While using the rescue CD, my mouse and keyboard work awesomely. I used it to run passwd, dhcpcd, startx, and gparted. But after getting into gentoo proper (after reboot, not chroot), it no longer detects it. All other distros detect my mouse and keyboard. Assuming I boot under another distro that "just works", how can I find out what drivers it is using at the time?
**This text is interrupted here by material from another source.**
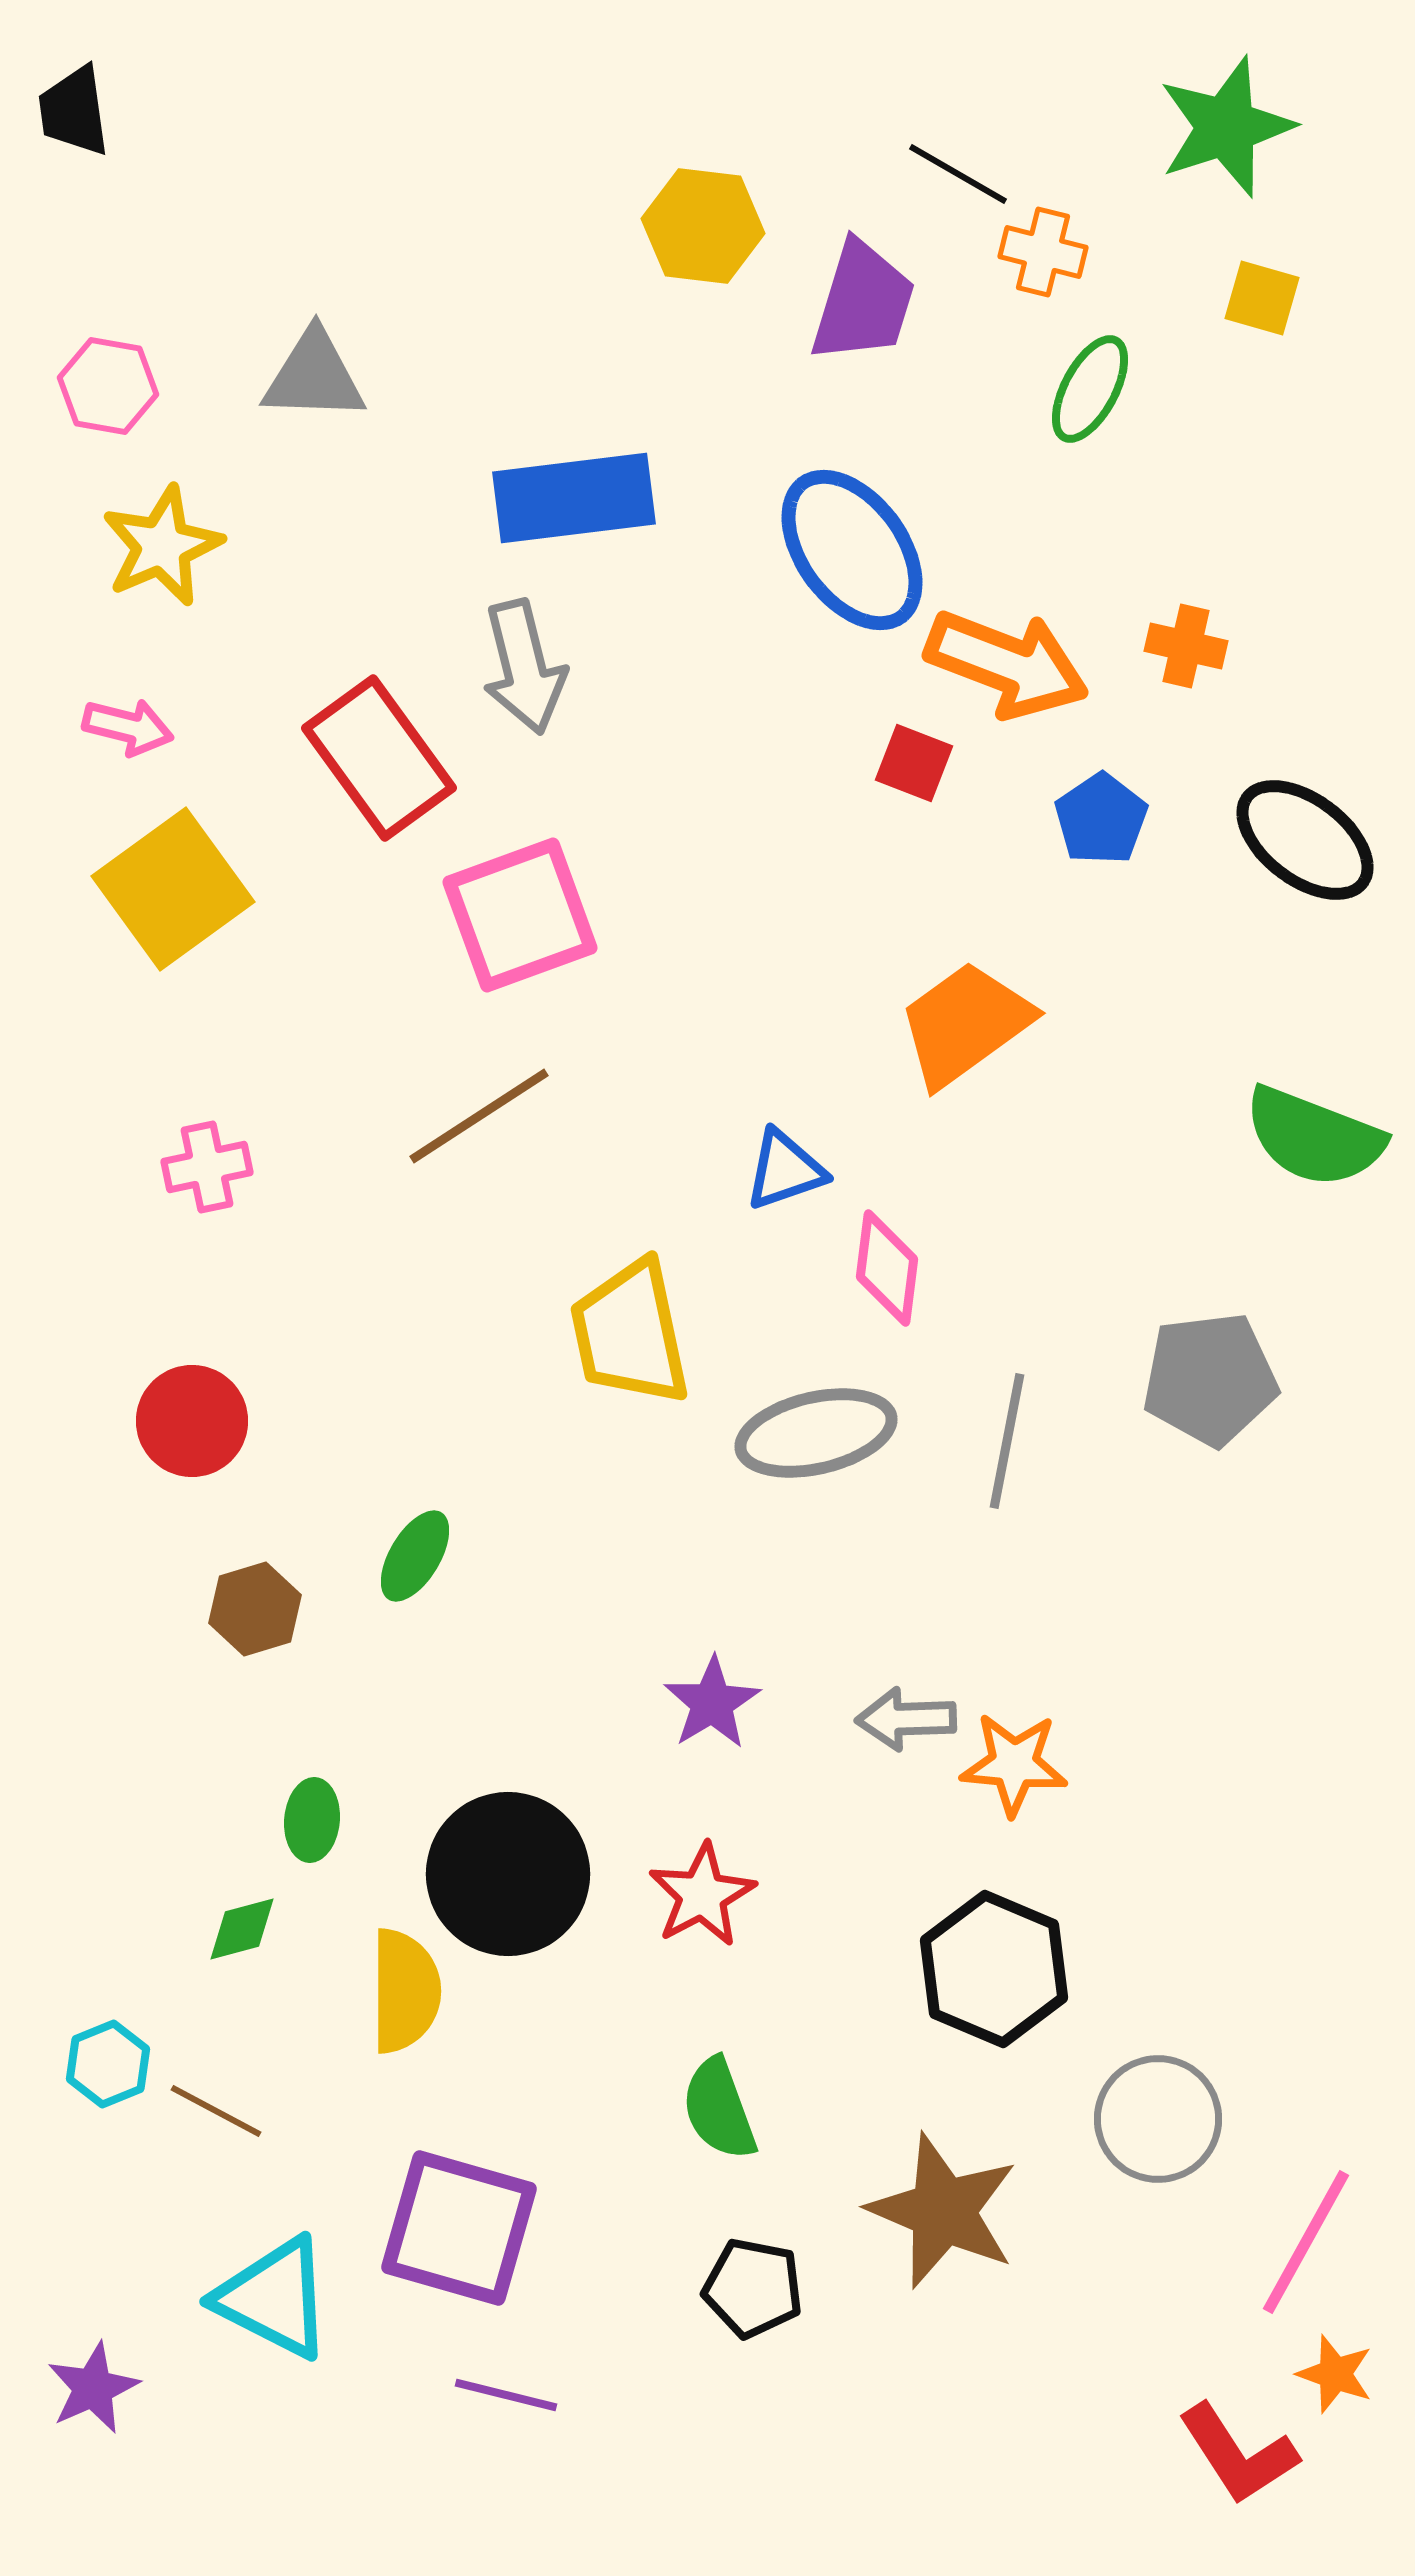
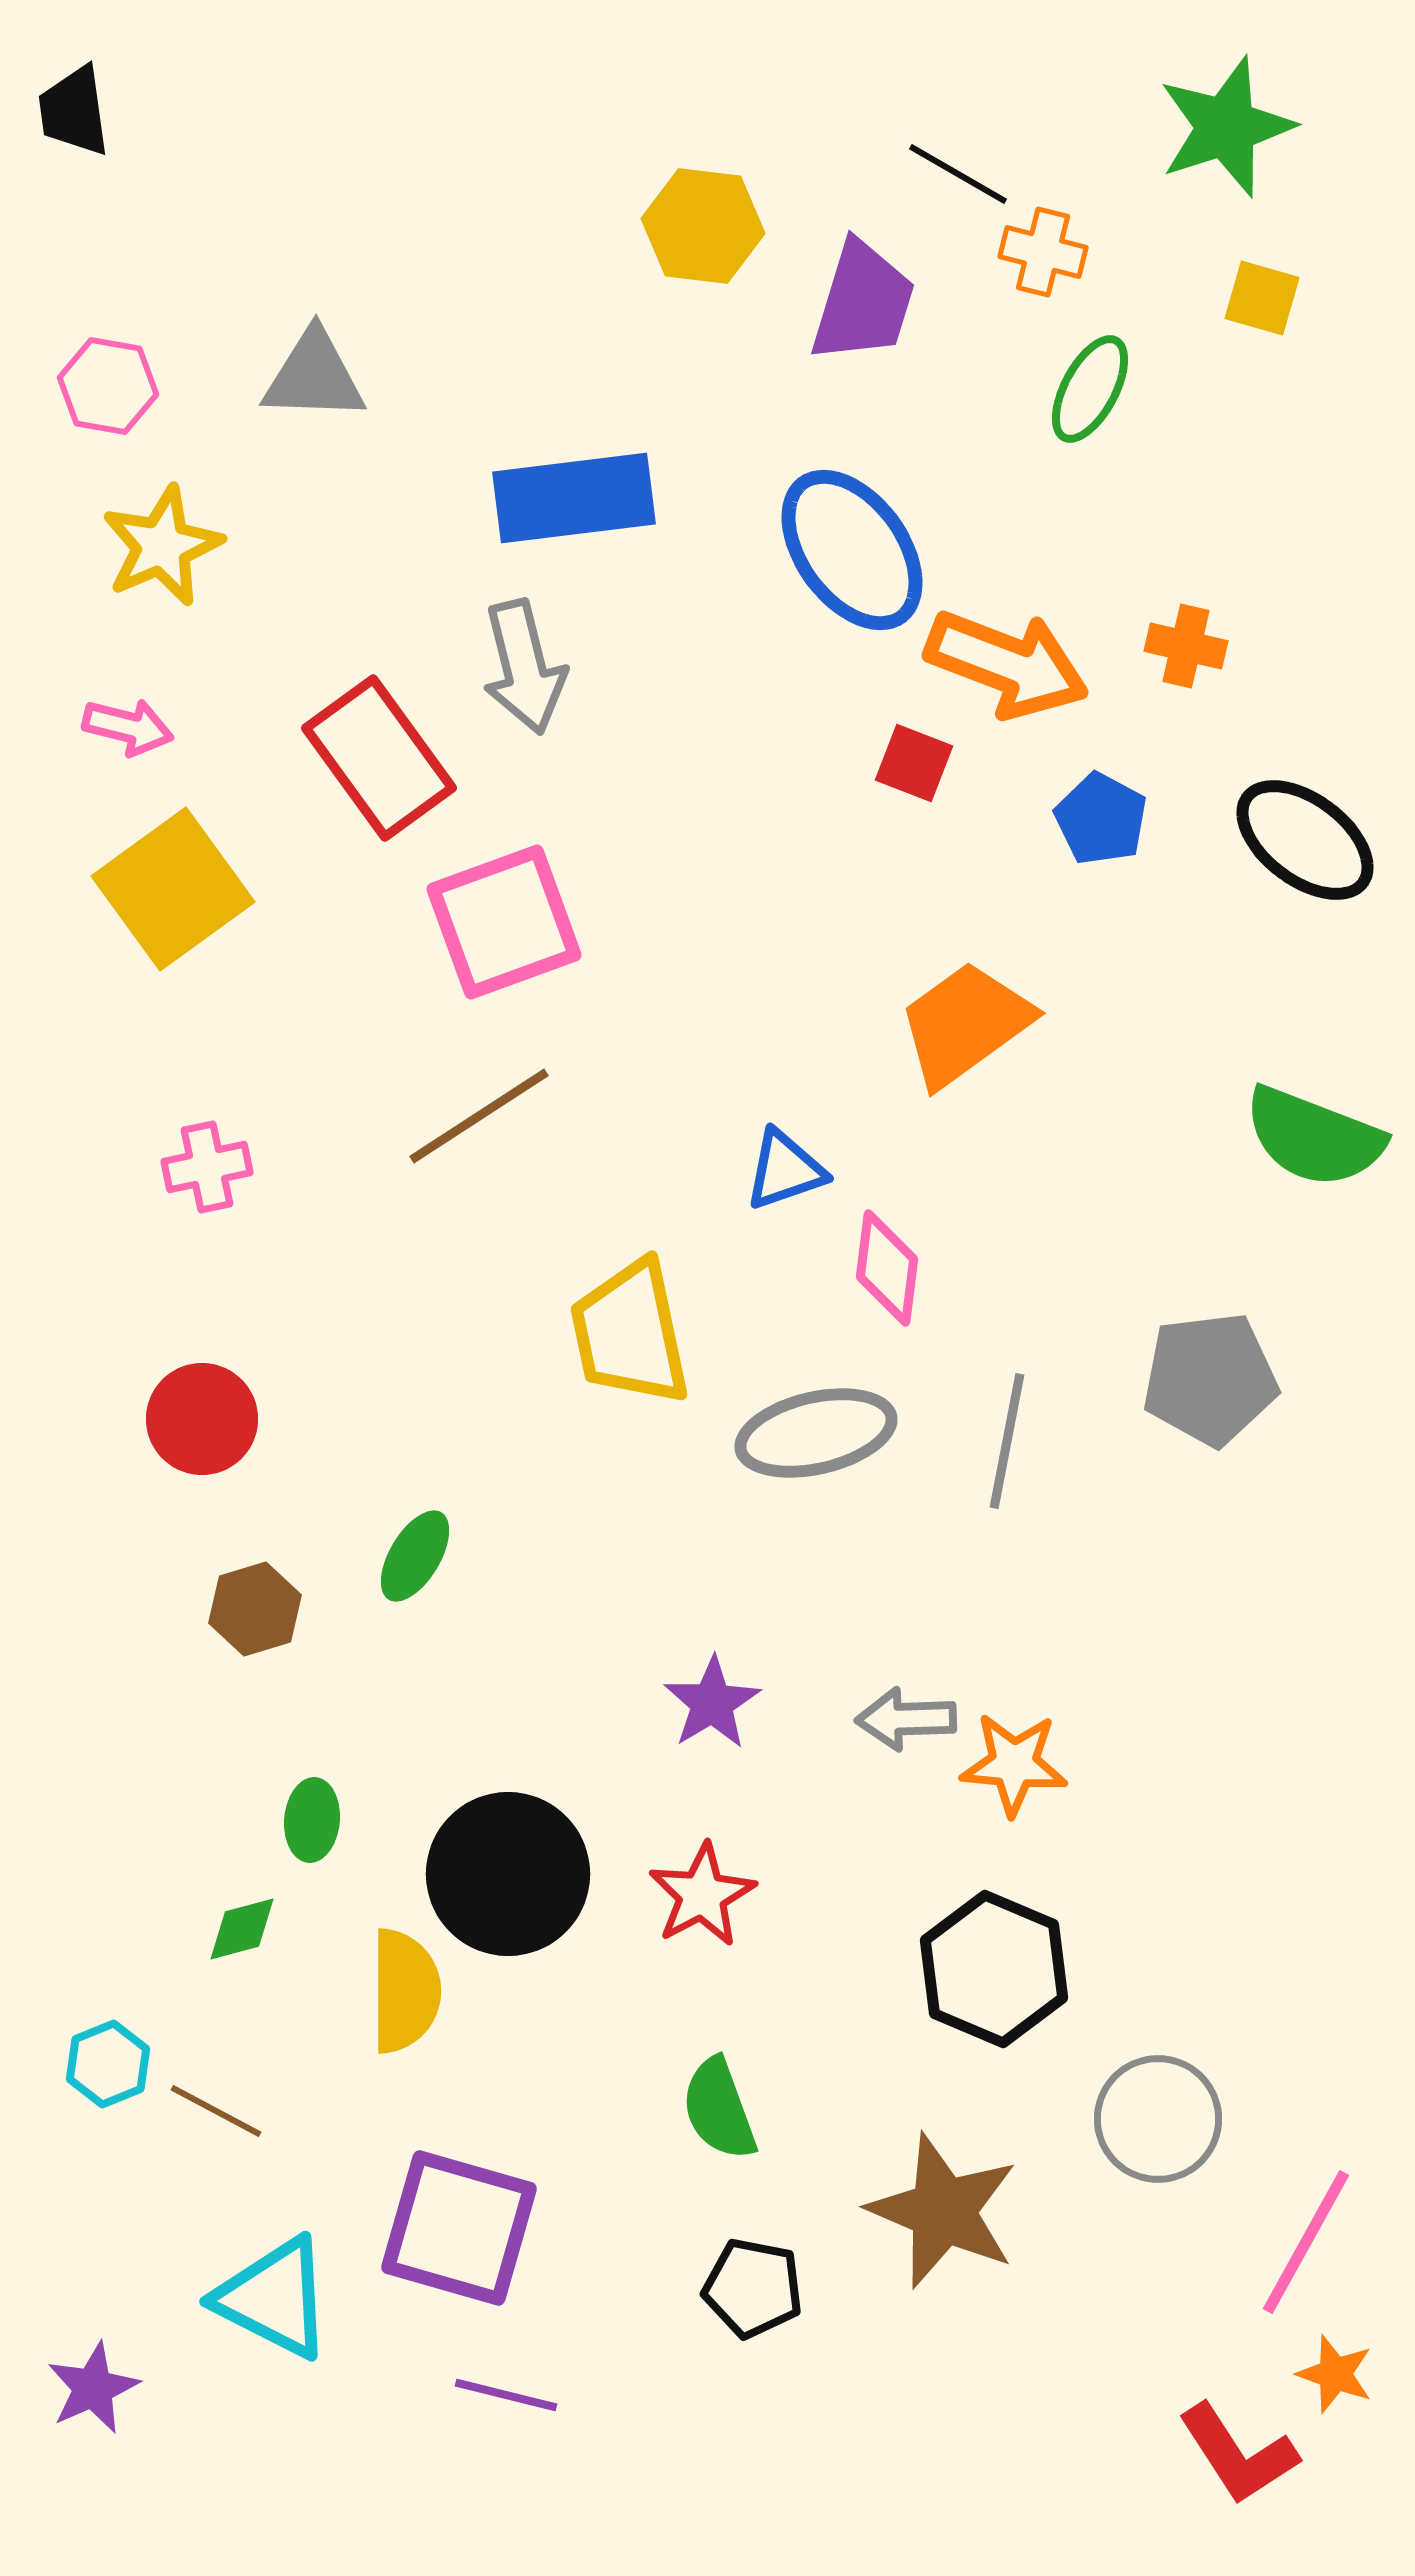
blue pentagon at (1101, 819): rotated 10 degrees counterclockwise
pink square at (520, 915): moved 16 px left, 7 px down
red circle at (192, 1421): moved 10 px right, 2 px up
If I learn this, I might be able to just compile my kernel with the right stuff instead of guessing over and over, and I can apply this to other hardware too.Last edited by Tactical Fart on Wed Sep 02, 2009 11:00 pm; edited 1 time in total

----------

## 96140

--Last edited by 96140 on Wed Sep 11, 2013 8:20 am; edited 1 time in total

----------

## Jaglover

Mouse and keyboard are not PCI devices, USB and PS/2 (maybe even serial) are the ways they connect. 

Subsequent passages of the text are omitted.